About this exercise.
Your reply must hold the lines from the one containing "09/08/2026 - 01:42" to the end of the entries, copied exactly, with pictures excluded.

Input data.

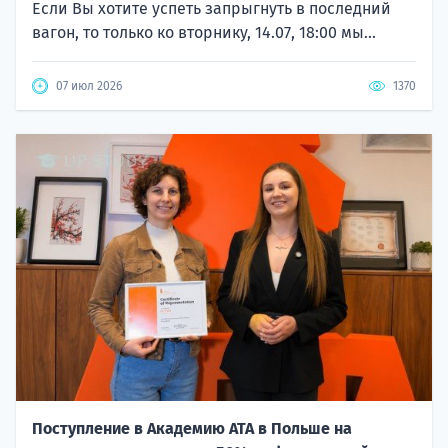
Если Вы хотите успеть запрыгнуть в последний
вагон, то только ко вторнику, 14.07, 18:00 мы...
07 июл 2026
1370
Поступление в Академию ATA в Польше на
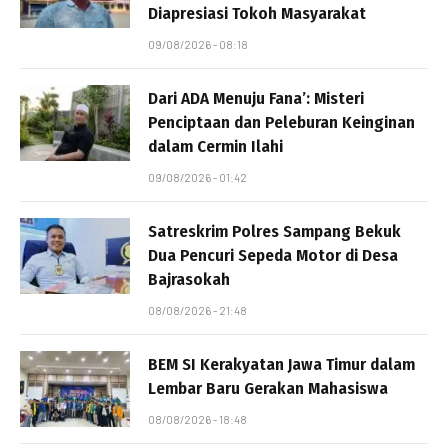
Diapresiasi Tokoh Masyarakat
09/08/2026 - 08:18
Dari ADA Menuju Fana’: Misteri
Penciptaan dan Peleburan Keinginan
dalam Cermin Ilahi
09/08/2026 - 01:42
Satreskrim Polres Sampang Bekuk
Dua Pencuri Sepeda Motor di Desa
Bajrasokah
08/08/2026 - 21:48
BEM SI Kerakyatan Jawa Timur dalam
Lembar Baru Gerakan Mahasiswa
08/08/2026 - 18:48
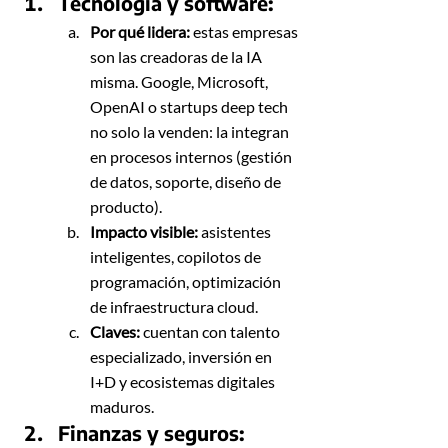
Tecnología y software: 
Por qué lidera:
 estas empresas 
son las creadoras de la IA 
misma. Google, Microsoft, 
OpenAI o startups deep tech 
no solo la venden: la integran 
en procesos internos (gestión 
de datos, soporte, diseño de 
producto).
Impacto visible:
 asistentes 
inteligentes, copilotos de 
programación, optimización 
de infraestructura cloud.
Claves:
 cuentan con talento 
especializado, inversión en 
I+D y ecosistemas digitales 
maduros.
Finanzas y seguros: 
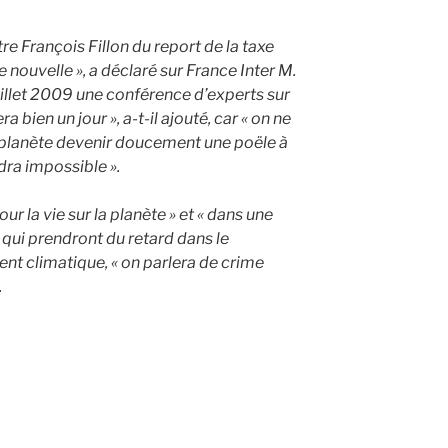
re François Fillon du report de la taxe
 nouvelle », a déclaré sur France Inter M.
uillet 2009 une conférence d’experts sur
ra bien un jour », a-t-il ajouté, car « on ne
 planète devenir doucement une poële à
ndra impossible ».
our la vie sur la planète » et « dans une
 qui prendront du retard dans le
nt climatique, « on parlera de crime
.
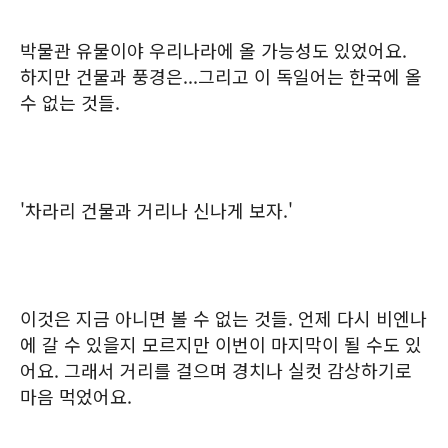
박물관 유물이야 우리나라에 올 가능성도 있었어요.
하지만 건물과 풍경은...그리고 이 독일어는 한국에 올
수 없는 것들.
'차라리 건물과 거리나 신나게 보자.'
이것은 지금 아니면 볼 수 없는 것들. 언제 다시 비엔나
에 갈 수 있을지 모르지만 이번이 마지막이 될 수도 있
어요. 그래서 거리를 걸으며 경치나 실컷 감상하기로
마음 먹었어요.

Output for this exercise.
09/08/2026 - 01:42
Satreskrim Polres Sampang Bekuk
Dua Pencuri Sepeda Motor di Desa
Bajrasokah
08/08/2026 - 21:48
BEM SI Kerakyatan Jawa Timur dalam
Lembar Baru Gerakan Mahasiswa
08/08/2026 - 18:48
Tecnología y software: 
Por qué lidera:
 estas empresas 
son las creadoras de la IA 
misma. Google, Microsoft, 
OpenAI o startups deep tech 
no solo la venden: la integran 
en procesos internos (gestión 
de datos, soporte, diseño de 
producto).
Impacto visible:
 asistentes 
inteligentes, copilotos de 
programación, optimización 
de infraestructura cloud.
Claves:
 cuentan con talento 
especializado, inversión en 
I+D y ecosistemas digitales 
maduros.
Finanzas y seguros: 
re François Fillon du report de la taxe
 nouvelle », a déclaré sur France Inter M.
uillet 2009 une conférence d’experts sur
ra bien un jour », a-t-il ajouté, car « on ne
 planète devenir doucement une poële à
ndra impossible ».
our la vie sur la planète » et « dans une
 qui prendront du retard dans le
nt climatique, « on parlera de crime
.
박물관 유물이야 우리나라에 올 가능성도 있었어요.
하지만 건물과 풍경은...그리고 이 독일어는 한국에 올
수 없는 것들.
'차라리 건물과 거리나 신나게 보자.'
이것은 지금 아니면 볼 수 없는 것들. 언제 다시 비엔나
에 갈 수 있을지 모르지만 이번이 마지막이 될 수도 있
어요. 그래서 거리를 걸으며 경치나 실컷 감상하기로
마음 먹었어요.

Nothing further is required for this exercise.